The solutions mirror ideas in last year’s Southern Gateway Transportation and Land Use Study, a report issued by the Santa Clara Valley Transportation Authority. The document offers six high-priced combinations of road improvements, each with a price tag between $700 million and $1.5 billion.
“We’re not working off that script anymore,” said Bob Davies, executive director of the San Benito County Council of Governments, a lead agency in the road improvement effort. Davies met for the second time in a month last week with Gilroy Mayor Al Pinheiro, Santa Clara County Supervisor Don Gage, and a host of city and county officials in San Benito County.
“The blessing of all of us being able to get together and talk about all of this is that we realize that Pacheco Pass and Hwy. 152 are the highest priority for San Benito County and southern Santa Clara County,” Davies said. “We also understand that being able to do that all at once with one large sum of money from one place is probably not feasible. Working together to try to phase in the project is the best way to do it.”
The newfound consensus represents a breakthrough for the two counties, whose officials have struggled for years to agree on a priority list of road improvements. Most recently, the area resolved a dispute over the best way to untangle traffic at the Don Pacheco Y – the crossroads of highways 152 and 156. The intersection is notorious for snarling weekend and holiday traffic for miles in both directions. Both counties have contributed several million dollars toward the overall cost of a flyover intended to keep cars and trucks moving.
“The 156 flyover is going to help some of it,” Mayor Pinheiro said, “but that’s still not going to answer all of the safety issues and congestion all the way back to 10th Street and 101 in Gilroy.”
The 10th Street corridor, which eventually turns into Highway 152, has seen a steady increase in traffic with the rise of two major shopping centers on the east side of Gilroy. Officials fear the problem will grow worse in the next decade, as 10th Street becomes an east-west artery connecting 1,700 new homes in southwest Gilroy with the shopping hub off Pacheco Pass.
The Gateway study places a $230 million price tag on widening Highway 152 – a 13-mile stretch of road between Gilroy and the Don Pacheco Y – from two to four lanes. The price tag for improvements on Route 25, which would include a new interchange with Highway 101, will depend on the final plan for connecting the road with traffic arteries to the east.

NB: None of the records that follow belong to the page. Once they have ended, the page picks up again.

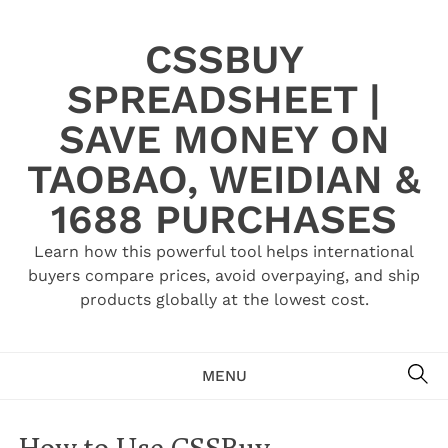
Skip
to
CSSBUY
content
SPREADSHEET |
SAVE MONEY ON
TAOBAO, WEIDIAN &
1688 PURCHASES
Learn how this powerful tool helps international
buyers compare prices, avoid overpaying, and ship
products globally at the lowest cost.
SE
MENU
How to Use CSSBuy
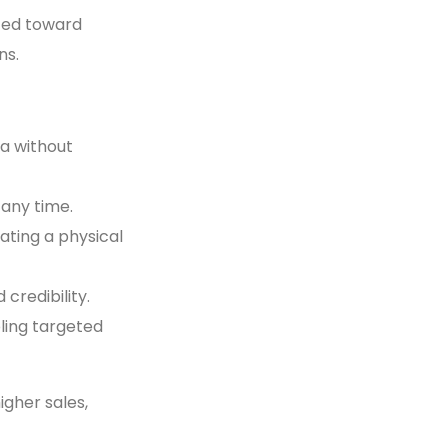
fted toward
ns.
ia without
 any time.
ating a physical
 credibility.
ling targeted
igher sales,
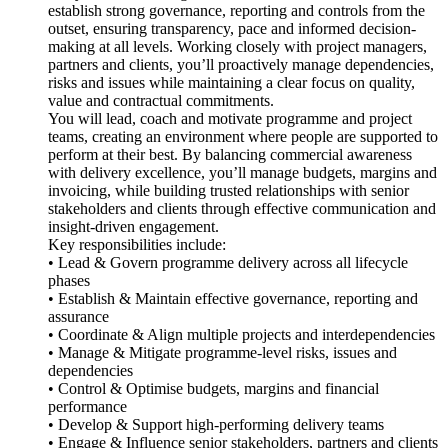
establish strong governance, reporting and controls from the
outset, ensuring transparency, pace and informed decision-
making at all levels. Working closely with project managers,
partners and clients, you’ll proactively manage dependencies,
risks and issues while maintaining a clear focus on quality,
value and contractual commitments.
You will lead, coach and motivate programme and project
teams, creating an environment where people are supported to
perform at their best. By balancing commercial awareness
with delivery excellence, you’ll manage budgets, margins and
invoicing, while building trusted relationships with senior
stakeholders and clients through effective communication and
insight-driven engagement.
Key responsibilities include:
• Lead & Govern programme delivery across all lifecycle
phases
• Establish & Maintain effective governance, reporting and
assurance
• Coordinate & Align multiple projects and interdependencies
• Manage & Mitigate programme-level risks, issues and
dependencies
• Control & Optimise budgets, margins and financial
performance
• Develop & Support high-performing delivery teams
• Engage & Influence senior stakeholders, partners and clients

The Gateway study proposed a variety of new connections between Route 25 and Highway 152 or 156, but officials plan to work outside the bounds of the study.
“Both regions agree the route should be as far north in San Benito County as possible so as not to disrupt the economic and agricultural base in that region,” Davies said. “What we’ll be looking at undoubtedly is improvements along the existing alignment, and other alignments to improve that. There are a lot of variables there: economic, environmental, efficient movement of goods.”

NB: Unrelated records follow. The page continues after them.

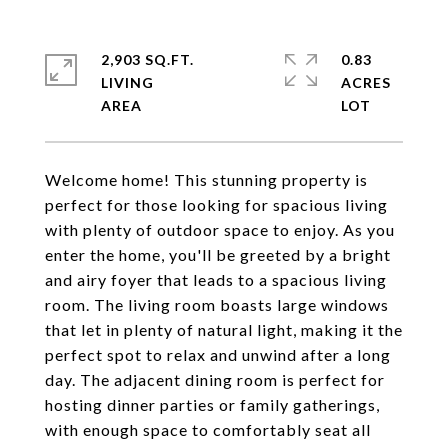
2,903 SQ.FT.
0.83
LIVING
ACRES
Welcome home! This stunning property is
perfect for those looking for spacious living
with plenty of outdoor space to enjoy. As you
enter the home, you'll be greeted by a bright
and airy foyer that leads to a spacious living
room. The living room boasts large windows
that let in plenty of natural light, making it the
perfect spot to relax and unwind after a long
day. The adjacent dining room is perfect for
hosting dinner parties or family gatherings,
with enough space to comfortably seat all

The Route 25 improvements are uniquely positioned for funding under the state bond measure, but the project will have a tough time pulling down funding if officials fail to speak with a unified voice.

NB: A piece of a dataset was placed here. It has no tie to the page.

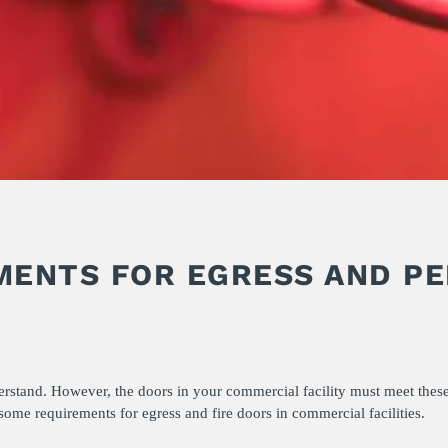
MENTS FOR EGRESS AND P
erstand. However, the doors in your commercial facility must meet these
ome requirements for egress and fire doors in commercial facilities.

“In order for us to do anything and get the money we have to work together,” Supervisor Gage said. The returns from any state bond are hard to measure, and Gage warned that the region will have to cobble together millions of dollars from local, state and federal sources to complete all improvements outlined in the Gateway study.
Gage is lobbying state legislators and local congressmen to help raise funds, but nothing can move forward until officials meet on Nov. 16, when they hope to come up with a final blueprint for improvements. Then officials must sell the plan to their fellow council members and supervisors.
“We have to pick the option that’s doable,” Gage stressed. “You can go out there and say ‘I want the world,’ but you’re not going to get it.”